As the name suggests, collision coverage pays for repairing or replacing your vehicle if it is involved in an accident with another car or an object, like a tree, mailbox, guardrail, or other entity. It also covers damage to your vehicle from a hit-and-run crash or a wreck caused by your negligence. It’s generally optional, although if you have a loan or lease on your car, your lender may require you to carry this type of insurance. Collision insurance limits are usually based on your car’s cash value minus your deductible. The more expensive your car is, the higher the limit you’ll want to choose. However, if you have an older car that’s not worth very much, it might not be cost-effective to get collision coverage. Collision and comprehensive coverage come with a deductible, so you’ll be responsible for paying the first part of any claim exceeding your deductible amount.
For this reason, it’s a good idea to choose a collision deductible you can afford to pay in case of a claim. Medical payments and uninsured/underinsured motorist coverage are optional car insurance policies that can help supplement your collision and comprehensive coverage if needed. These policies help cover your medical expenses and the costs to repair or replace your car if you’re hurt in an accident with a driver who doesn’t have liability coverage or enough to cover the total cost of your damages.
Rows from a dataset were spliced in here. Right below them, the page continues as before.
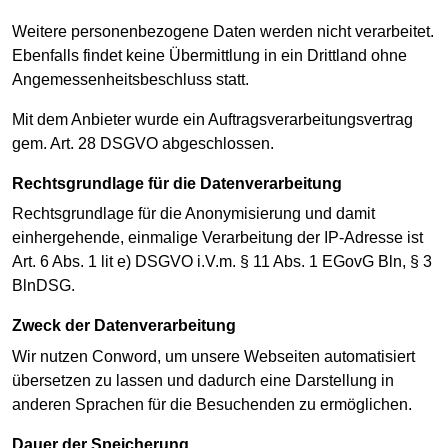
Weitere personenbezogene Daten werden nicht verarbeitet.
Ebenfalls findet keine Übermittlung in ein Drittland ohne
Angemessenheitsbeschluss statt.
Mit dem Anbieter wurde ein Auftragsverarbeitungsvertrag
gem. Art. 28 DSGVO abgeschlossen.
Rechtsgrundlage für die Datenverarbeitung
Rechtsgrundlage für die Anonymisierung und damit
einhergehende, einmalige Verarbeitung der IP-Adresse ist
Art. 6 Abs. 1 lit e) DSGVO i.V.m. § 11 Abs. 1 EGovG Bln, § 3
BlnDSG.
Zweck der Datenverarbeitung
Wir nutzen Conword, um unsere Webseiten automatisiert
übersetzen zu lassen und dadurch eine Darstellung in
anderen Sprachen für die Besuchenden zu ermöglichen.
Dauer der Speicherung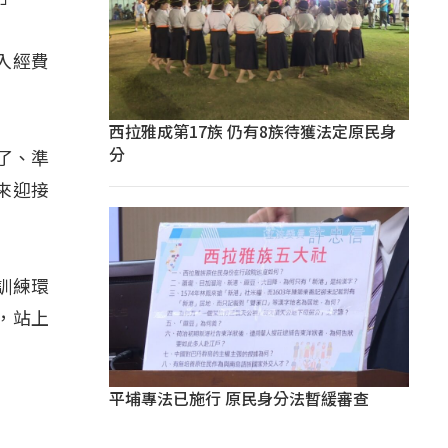
入經費
西拉雅成第17族 仍有8族待獲法定原民身
分
好了、準
來迎接
訓練環
，站上
平埔專法已施行 原民身分法暫緩審查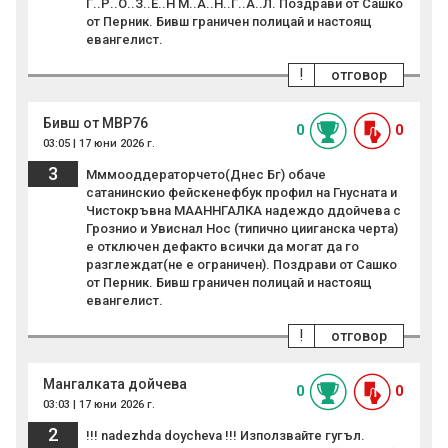
Г..Р..О..З..Е..Н М..А..Н..Г..А..Л. Поздрави от Сашко
от Перник. Бивш граничен полицай и настоящ
евангелист.
!
отговор
Бивш от МВР76
0
0
03:05 | 17 юни 2026 г.
3
Мммооддераторчето(Днес Бг) обаче
сатанинскио фейскенефбук профил на Гнусната и
Чистокръвна МААННГАЛКА надеждо ддойчева с
Грознио и Увиснал Нос (типично цииганска черта)
е отключен дефакто всички да могат да го
разглеждат(не е ограничен). Поздрави от Сашко
от Перник. Бивш граничен полицай и настоящ
евангелист.
!
отговор
Мангалката дойчева
0
0
03:03 | 17 юни 2026 г.
2
!!! nadezhda doycheva !!! Използвайте гугъл.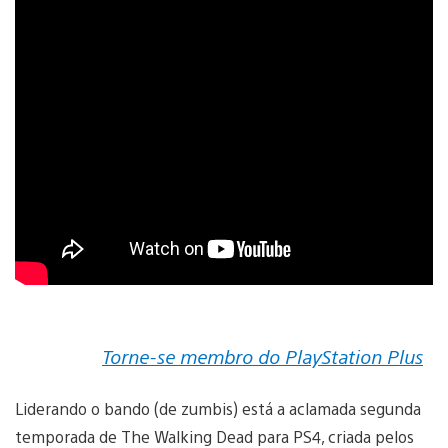
Torne-se membro do PlayStation Plus
Liderando o bando (de zumbis) está a aclamada segunda
temporada de The Walking Dead para PS4, criada pelos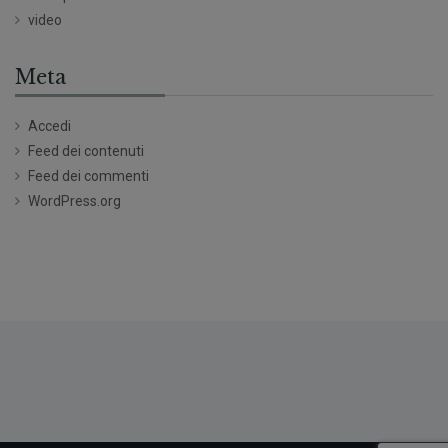
video
Meta
Accedi
Feed dei contenuti
Feed dei commenti
WordPress.org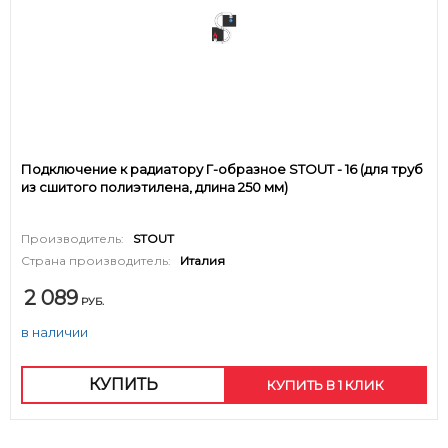
Подключение к радиатору Г-образное STOUT - 16 (для труб
из сшитого полиэтилена, длина 250 мм)
Производитель:
STOUT
Страна производитель:
Италия
2 089
РУБ.
в наличии
КУПИТЬ
КУПИТЬ В 1 КЛИК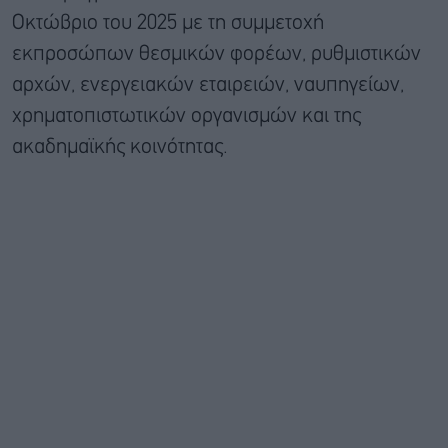
Οκτώβριο του 2025 με τη συμμετοχή
εκπροσώπων θεσμικών φορέων, ρυθμιστικών
αρχών, ενεργειακών εταιρειών, ναυπηγείων,
χρηματοπιστωτικών οργανισμών και της
ακαδημαϊκής κοινότητας.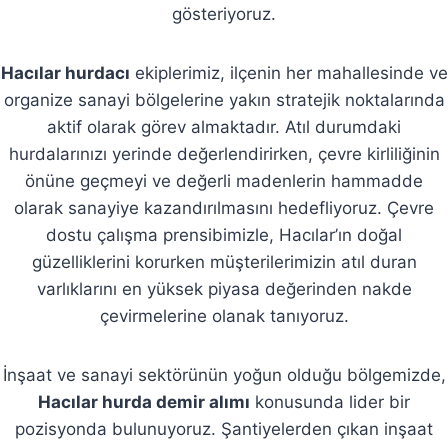
gösteriyoruz.
Hacılar hurdacı
ekiplerimiz, ilçenin her mahallesinde ve
organize sanayi bölgelerine yakın stratejik noktalarında
aktif olarak görev almaktadır. Atıl durumdaki
hurdalarınızı yerinde değerlendirirken, çevre kirliliğinin
önüne geçmeyi ve değerli madenlerin hammadde
olarak sanayiye kazandırılmasını hedefliyoruz. Çevre
dostu çalışma prensibimizle, Hacılar’ın doğal
güzelliklerini korurken müşterilerimizin atıl duran
varlıklarını en yüksek piyasa değerinden nakde
çevirmelerine olanak tanıyoruz.
İnşaat ve sanayi sektörünün yoğun olduğu bölgemizde,
Hacılar hurda demir alımı
konusunda lider bir
pozisyonda bulunuyoruz. Şantiyelerden çıkan inşaat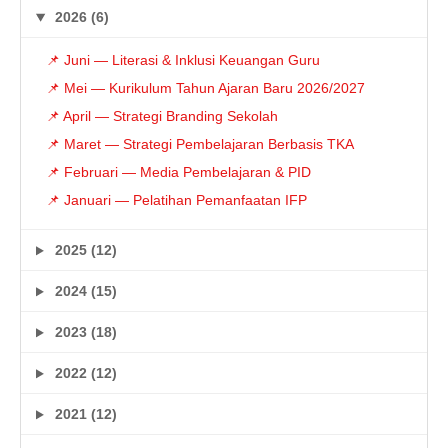
2026 (6)
📌 Juni — Literasi & Inklusi Keuangan Guru
📌 Mei — Kurikulum Tahun Ajaran Baru 2026/2027
📌 April — Strategi Branding Sekolah
📌 Maret — Strategi Pembelajaran Berbasis TKA
📌 Februari — Media Pembelajaran & PID
📌 Januari — Pelatihan Pemanfaatan IFP
2025 (12)
2024 (15)
2023 (18)
2022 (12)
2021 (12)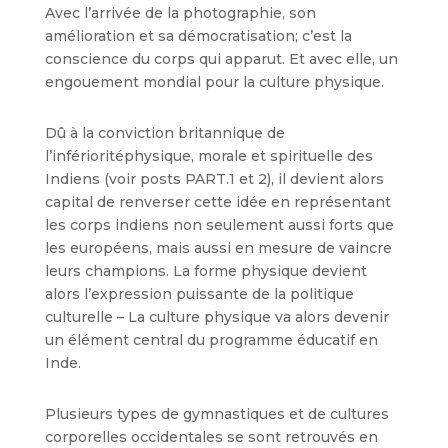
Avec l’arrivée de la photographie, son
amélioration et sa démocratisation; c’est la
conscience du corps qui apparut. Et avec elle, un
engouement mondial pour la culture physique.
Dû à la conviction britannique de
l’inférioritéphysique, morale et spirituelle des
Indiens (voir posts PART.1 et 2), il devient alors
capital de renverser cette idée en représentant
les corps indiens non seulement aussi forts que
les européens, mais aussi en mesure de vaincre
leurs champions. La forme physique devient
alors l’expression puissante de la politique
culturelle – La culture physique va alors devenir
un élément central du programme éducatif en
Inde.
Plusieurs types de gymnastiques et de cultures
corporelles occidentales se sont retrouvés en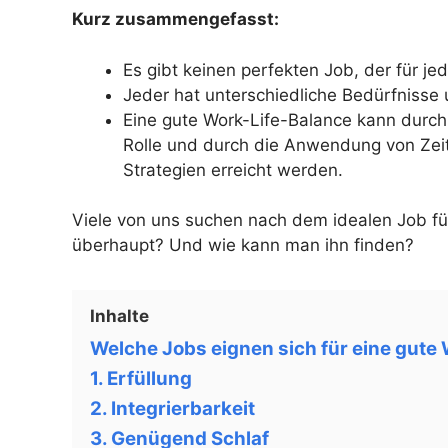
Kurz zusammengefasst:
Es gibt keinen perfekten Job, der für je
Jeder hat unterschiedliche Bedürfnisse 
Eine gute Work-Life-Balance kann durch 
Rolle und durch die Anwendung von Ze
Strategien erreicht werden.
Viele von uns suchen nach dem idealen Job für
überhaupt? Und wie kann man ihn finden?
Inhalte
Welche Jobs eignen sich für eine gute
1. Erfüllung
2. Integrierbarkeit
3. Genügend Schlaf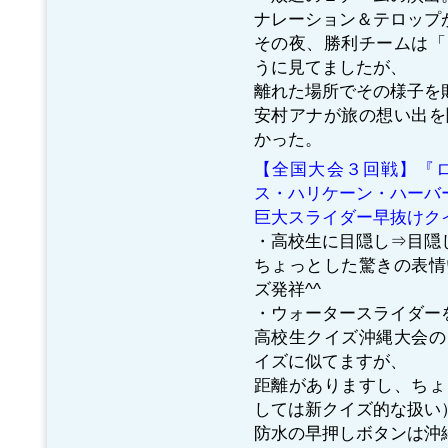
ナレーション＆テロップ
その夜、勝利チームは「
うに見てましたが、
離れた場所でその様子を
安村アナが旅の想い出を
かった。
【全国大会３回戦】『
ス・ハリケーン・ハーバ
巨大スライダー早抜けク
・高校生に目隠し⇒目隠し
ちょっとした驚きの表情
ズ発祥^^
・ウォータースライダーを
高校生クイズ沖縄大会の
イズに似てますが、
距離がありますし、ちょ
しては新クイズ的な扱い
防水の早押しボタンは沖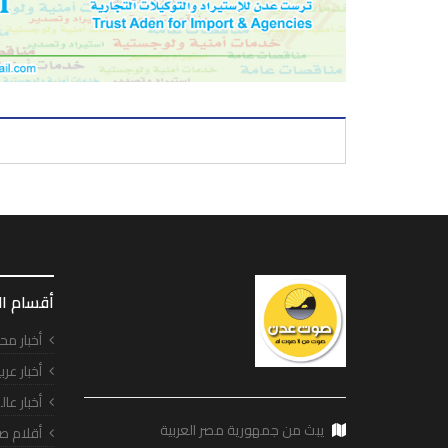
أقسام ا
أخبار مح
أخبار عرب
أخبار عال
يبث من جمهورية مصر العربية
أقلام ص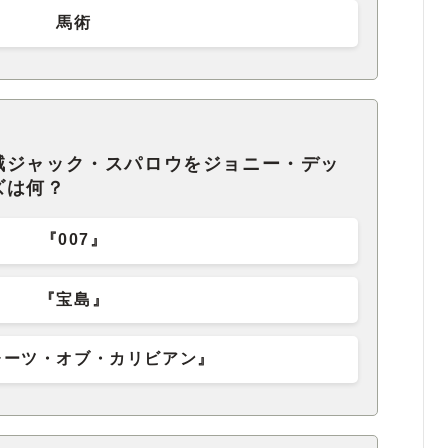
馬術
賊ジャック・スパロウをジョニー・デッ
ズは何？
『007』
『宝島』
レーツ・オブ・カリビアン』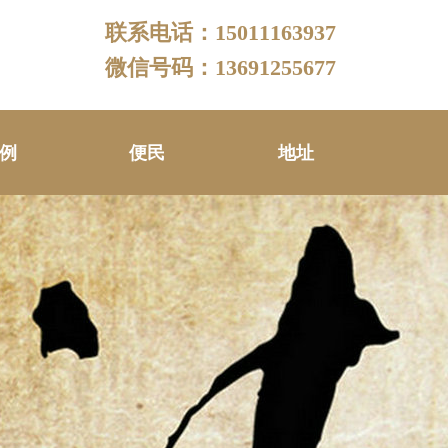
联系电话：15011163937
微信号码：13691255677
例
便民
地址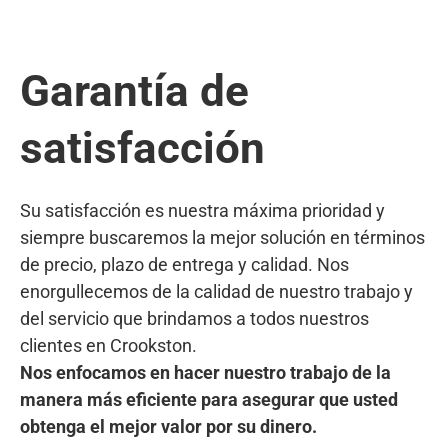
Garantía de
satisfacción
Su satisfacción es nuestra máxima prioridad y
siempre buscaremos la mejor solución en términos
de precio, plazo de entrega y calidad. Nos
enorgullecemos de la calidad de nuestro trabajo y
del servicio que brindamos a todos nuestros
clientes en Crookston.
Nos enfocamos en hacer nuestro trabajo de la
manera más eficiente para asegurar que usted
obtenga el mejor valor por su dinero.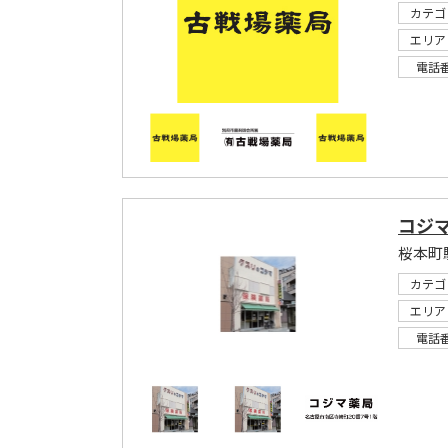
カテゴ
エリア
電話
コジ
桜本町
カテゴ
エリア
電話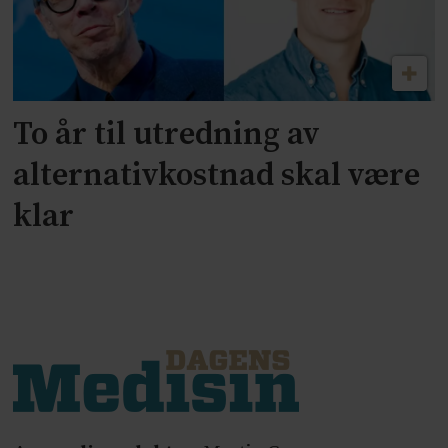
To år til utredning av
alternativkostnad skal være
klar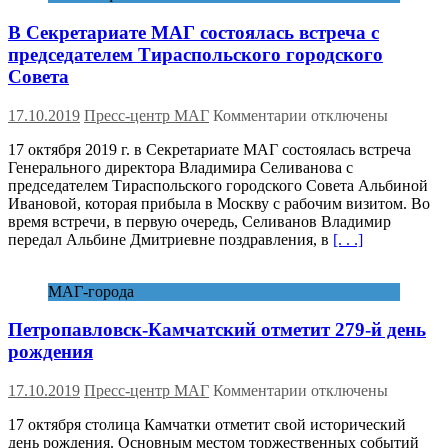
В Секретариате МАГ состоялась встреча с
председателем Тираспольского городского
Совета
к
17.10.2019
Пресс-центр МАГ
Комментарии
отключены
записи
17 октября 2019 г. в Секретариате МАГ состоялась встреча
В
Генерального директора Владимира Селиванова с
Секретариате
председателем Тираспольского городского Совета Альбиной
МАГ
Ивановой, которая прибыла в Москву с рабочим визитом. Во
состоялась
время встречи, в первую очередь, Селиванов Владимир
встреча
передал Альбине Дмитриевне поздравления, в
[. . .]
с
председателем
Тираспольского
МАГ-города
городского
Совета
Петропавловск-Камчатский отметит 279-й день
рождения
к
17.10.2019
Пресс-центр МАГ
Комментарии
отключены
записи
17 октября столица Камчатки отметит свой исторический
Петропавловск-
день рождения. Основным местом торжественных событий
Камчатский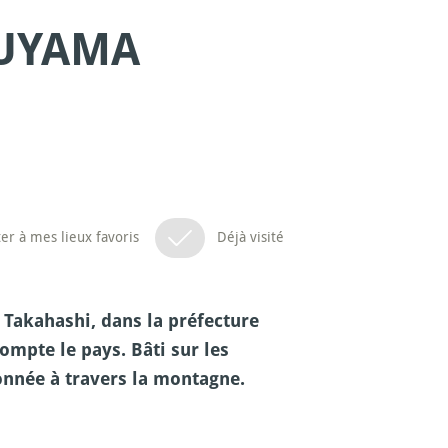
SUYAMA
er à mes lieux favoris
Déjà visité
 Takahashi, dans la préfecture
mpte le pays. Bâti sur les
onnée à travers la montagne.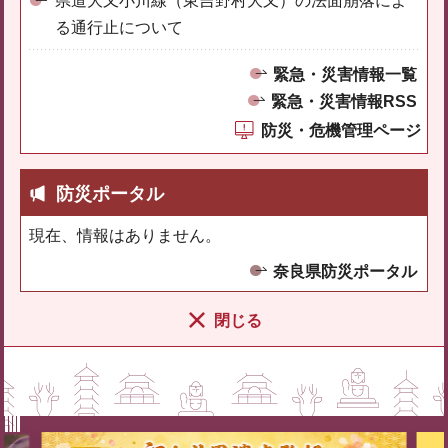
県道大又小川線（東吉野村大又）の法面崩落によ
る通行止について
緊急・災害情報一覧
緊急・災害情報RSS
防災・危機管理ページ
防災ポータル
現在、情報はありません。
奈良県防災ポータル
閉じる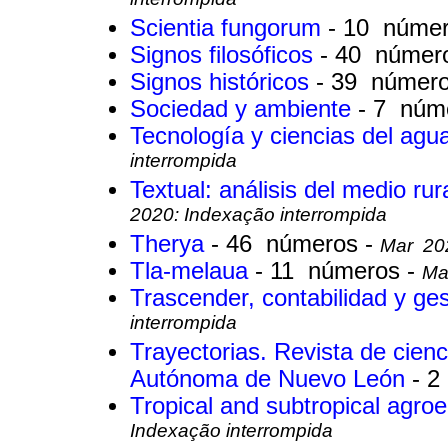
interrompida
Scientia fungorum
- 10 núme
Signos filosóficos
- 40 númer
Signos históricos
- 39 númer
Sociedad y ambiente
- 7 núm
Tecnología y ciencias del ag
interrompida
Textual: análisis del medio ru
2020: Indexação interrompida
Therya
- 46 números -
Mar 202
Tla-melaua
- 11 números -
Ma
Trascender, contabilidad y ge
interrompida
Trayectorias. Revista de cienc
Autónoma de Nuevo León
- 2
Tropical and subtropical agr
Indexação interrompida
Liability insurance helps pay for the other person’s medical bills or repair costs if you are found to be at fault in an accident. It also covers damage to their vehicle and other property, such as lamp posts, fences, or buildings. States have different liability caps, but most drivers must have a certain amount of liability insurance to drive legally. Your driving history and the level of coverage you select could have an impact on your premium. The higher the limit, the more you will usually pay. The car type you drive and its value also affect the cost of the policy. For example, a sports car typically costs more to insure than an economy car. While “full coverage” auto insurance can mean different things to insurance companies and lenders, it is generally understood to refer to liability plus physical damage protection (comprehensive and collision). Collision pays for damage to your car after an accident with another vehicle or an object, such as a light pole. However, comprehensive insurance covers damage from non-accidental events such as storms, theft, and animal collisions. The liability policy is frequently supplemented with uninsured/underinsured motorists and personal injury protection. If an uninsured or underinsured motorist hurts you or your passengers, these coverages assist in covering losses or medical costs.
Uninsured/Underinsured Motorist Coverage
With one in eight drivers uninsured (and many more with liability coverage limits that are too low to pay for your costs after a crash), it’s essential to consider adding uninsured and underinsured motorist car insurance coverage to your policy. These two types of coverage—uninsured motorist property damage and uninsured motorist bodily injury—help bridge the gap between your expenses and the at-fault driver’s ability to pay. Uninsured motorist coverage, or UM, protects you, your housed family members, and other car occupants involving an uninsured driver (also known as a hit-and-run driver). This add-on coverage typically pays up to a specified limit for medical bills, pain and suffering, lost wages, and funeral costs if an at-fault driver has no insurance or insurance coverage that isn’t enough to cover your damages. When the liability coverage of an at-fault driver is insufficient to cover the total cost of your injuries sustained in an accident they cause, underinsured motorist coverage, or UIM, kicks in and pays your medical bills up to a predetermined limit. Like UM, UIM also typically has a per-person and per-accident limit.